Saying Goodbye to Shrimp

When I first tested the waters of vegetarianism, the idea of cutting out seafood along with meat never even occurred to me. The truth is, while I have serious moral qualms about ending the life of a fellow mammal, the idea of plucking a shrimp out of the water and cooking it for my next meal doesn’t particularly bother me.
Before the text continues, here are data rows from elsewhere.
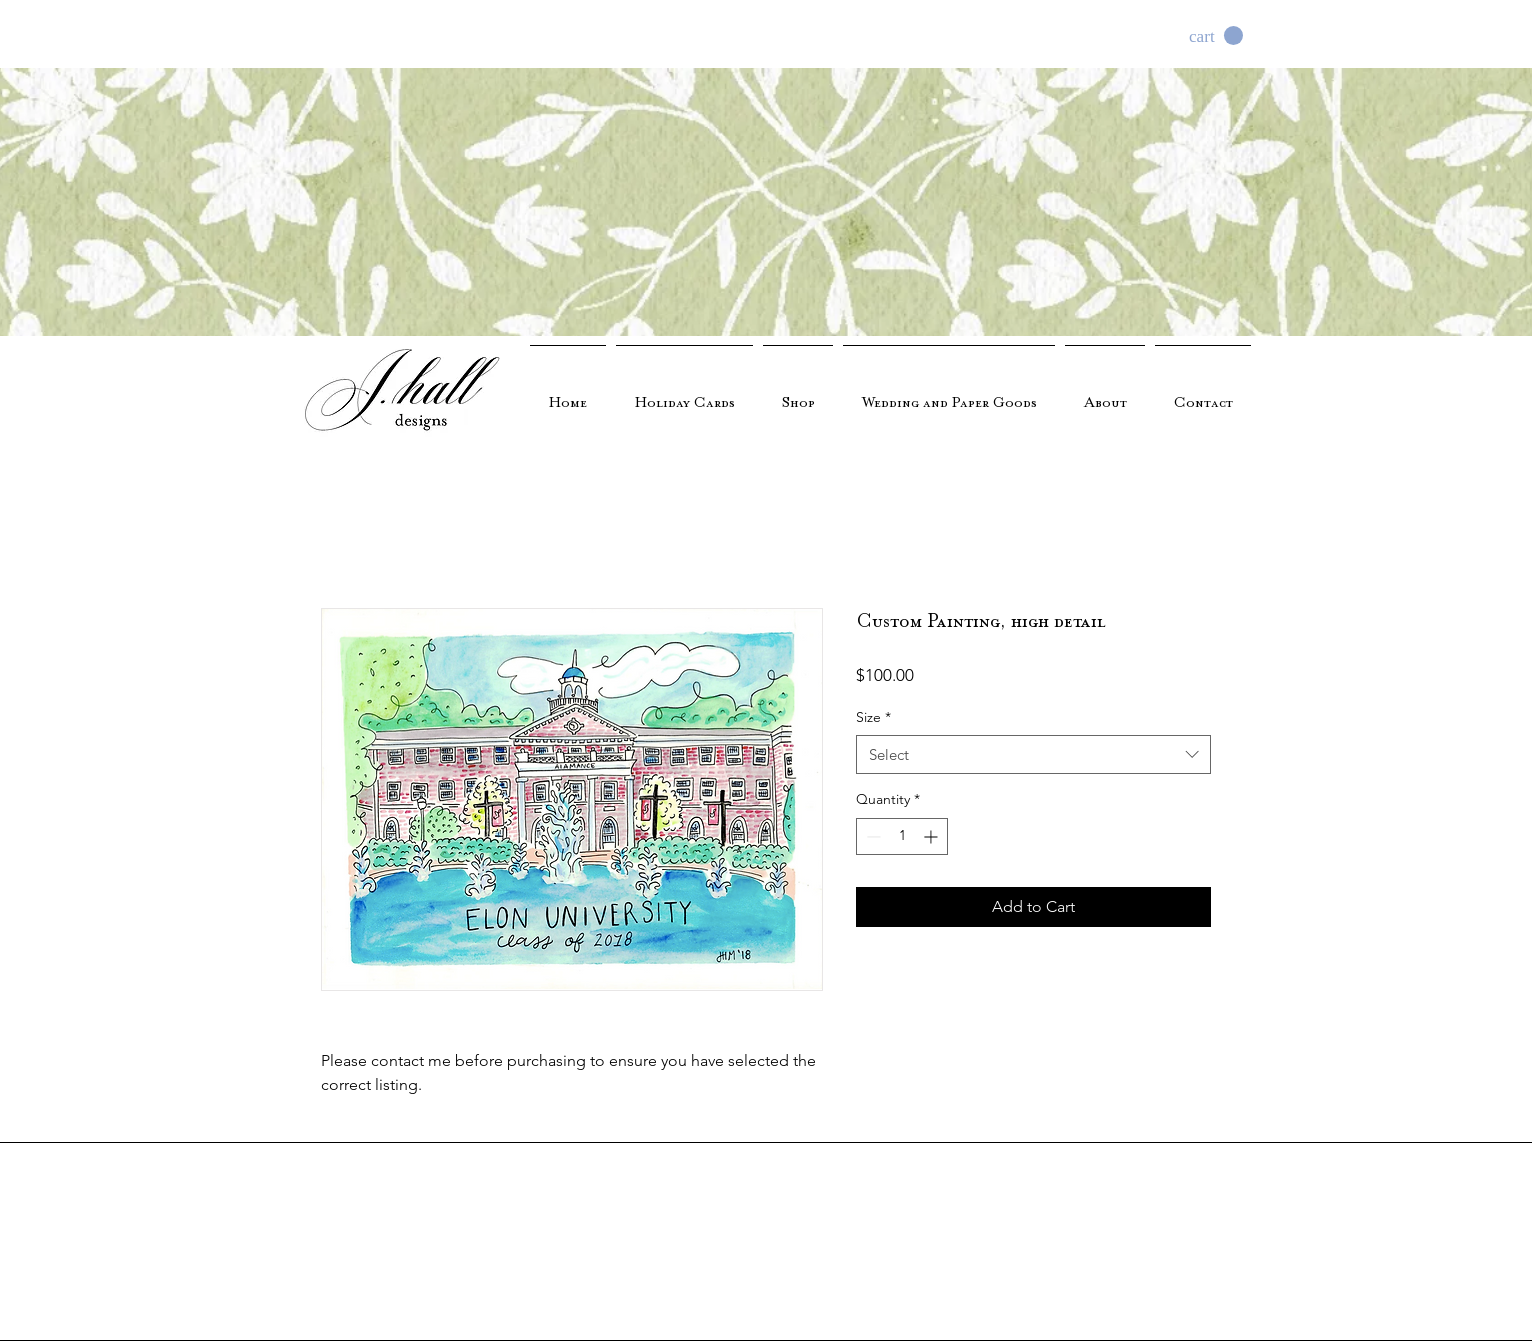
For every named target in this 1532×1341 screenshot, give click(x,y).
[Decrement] (871, 836)
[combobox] (1033, 754)
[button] (1216, 36)
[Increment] (932, 836)
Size (873, 717)
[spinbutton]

Shrimp, after all, are by no means endearing creatures. Their spindly legs and alien eyes rarely tempt even the greatest animal lovers to spend any serious energy defending their welfare. However, it’s not only these strange little crustaceans that we have to keep in mind when we purchase them at a grocery store or restaurant. Shrimp harvesting is an incredibly destructive industry, and many species, ecosystems, and even human communities have suffered as a result of industrial shrimping practices. As I report in my article “Meals of Mass Destruction,” mangrove forests have been decimated around Asia to make room for farms, sea turtles have been left to die onboard trawling boats, and water around the world has been polluted by the waste produced by intensive shrimp producers.

Seafood doesn’t have a poster child to generate sympathy, so people tend to see ocean life as an infinite, faceless and invulnerable resource. While many of my friends call themselves “vegetarians,” what they really mean is they are “pescatarians.” It’s wonderful that vegetarianism has recently become “cool” among the liberal and idealistic youth of America, but it's a shame that the trendy label disguises the real meaning of changing our habits.
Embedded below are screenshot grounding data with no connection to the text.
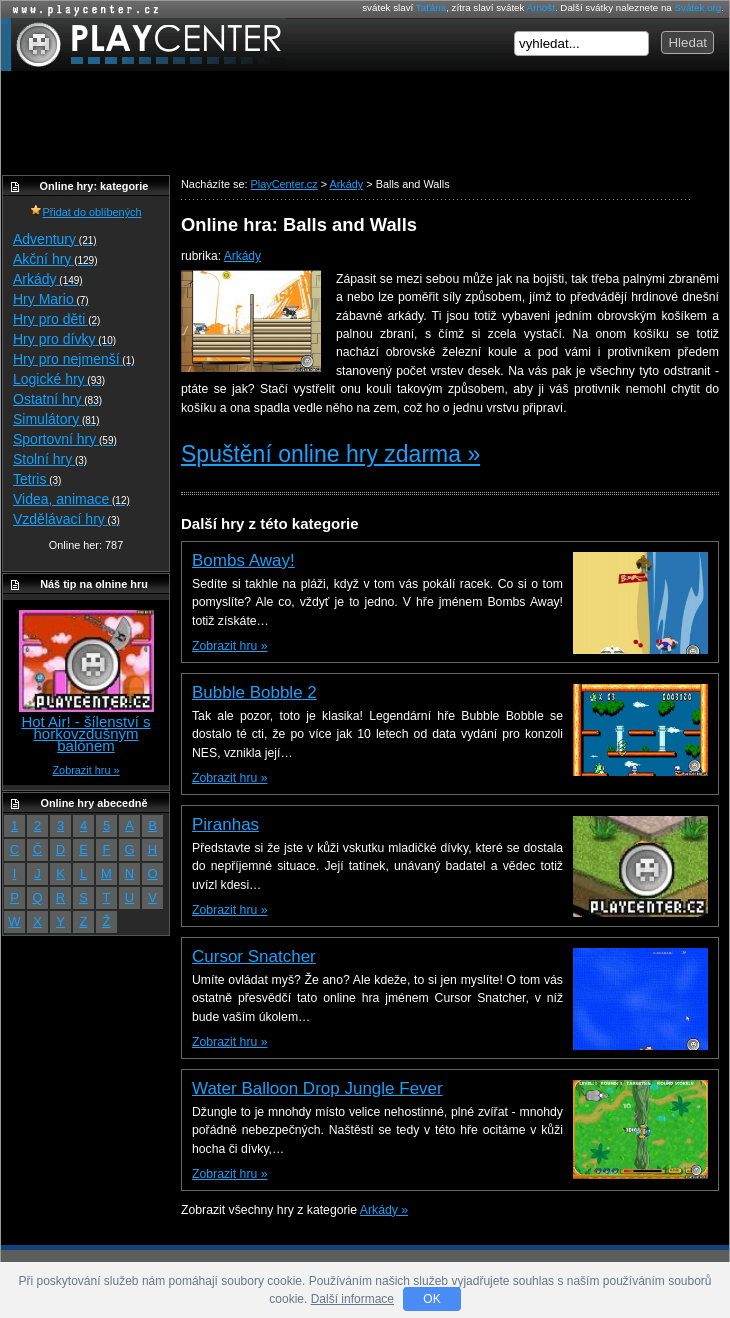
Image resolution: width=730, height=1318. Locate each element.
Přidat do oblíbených (85, 212)
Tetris (37, 479)
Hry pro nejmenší (74, 359)
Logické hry (59, 379)
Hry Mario (51, 299)
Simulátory (56, 419)
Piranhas (225, 824)
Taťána (431, 7)
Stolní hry (50, 459)
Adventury (55, 239)
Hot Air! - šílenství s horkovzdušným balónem (85, 733)
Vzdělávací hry (66, 519)
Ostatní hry (57, 399)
I’m not saying we all have to cut seafood out of our diet entirely (although the Worldwatch Institute estimates that for every 1,000 people who stop eating shrimp, we can save more than 5.4 tons of sea life per year!) I do hope people will start to think about the kind of practices they’re endorsing when they make the choice to buy seafood, though. Support responsible brands by looking for the blue Marine Stewardship Council Ecolabel, which indicates sustainable production methods or check out NRDC’s Sustainable Seafood Guide for which species to eat and those to avoid. If you find that sustainable seafood brands are not stocked at your favorite restaurants and stores, let them know! It’s up to you, the consumer, to provide the demand that will make change happen.